What can you do to help make Springfield more bike-friendly? The most obvious answer is to get a bike and learn how to ride it safely. That means learning the laws governing bicycle riders and learning how to share the road with cars. If you already ride, consider taking part in Bike to Work Week, May 17-21, which is being planned by the Springfield-Sangamon County Regional Planning Commission, Springfield Bicycle Club and other local organizations. Business owners can encourage bicycling by putting bike racks at their businesses. Lock your bike up when not in use, and consider registering it with the city to help identify your bike if it is stolen.

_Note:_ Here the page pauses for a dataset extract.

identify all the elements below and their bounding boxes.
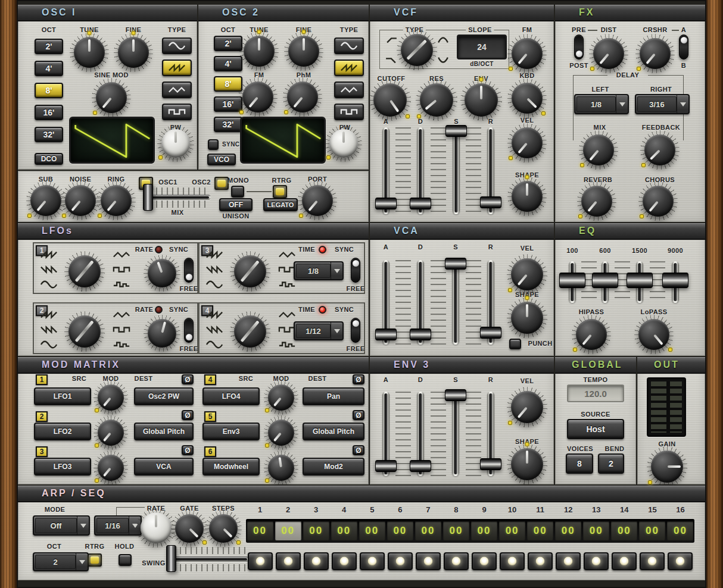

Dave Sykuta, chairman of the Springfield Bicycle Advisory Council, says SBAC and other Springfield organizations are working to identify ways Springfield can improve its bicycle amenities and attitudes. Fill out the SBAC survey on the City of Springfield website to register your opinion and show your support for cycling.
If Springfield succeeds at becoming a more bike-friendly city, other options will become viable, such as the popular bike rental program of Paris, France. For a nominal fee, sightseers can rent a bike and travel the city’s historic streets at a leisurely pace. Like Paris, Springfield has several historic gems to show off, and biking through the capital city can only enhance the experience.
In Champaign-Urbana, Zipcars get around
The automobile has brought mobility, independence and convenience to billions of people around the world since German inventor Karl Benz unveiled what is considered to be the first gasoline-powered vehicle – the ancestor of the modern car – in 1885. But with the good eventually came the bad: pollution, congestion and the general hassles of automobile ownership.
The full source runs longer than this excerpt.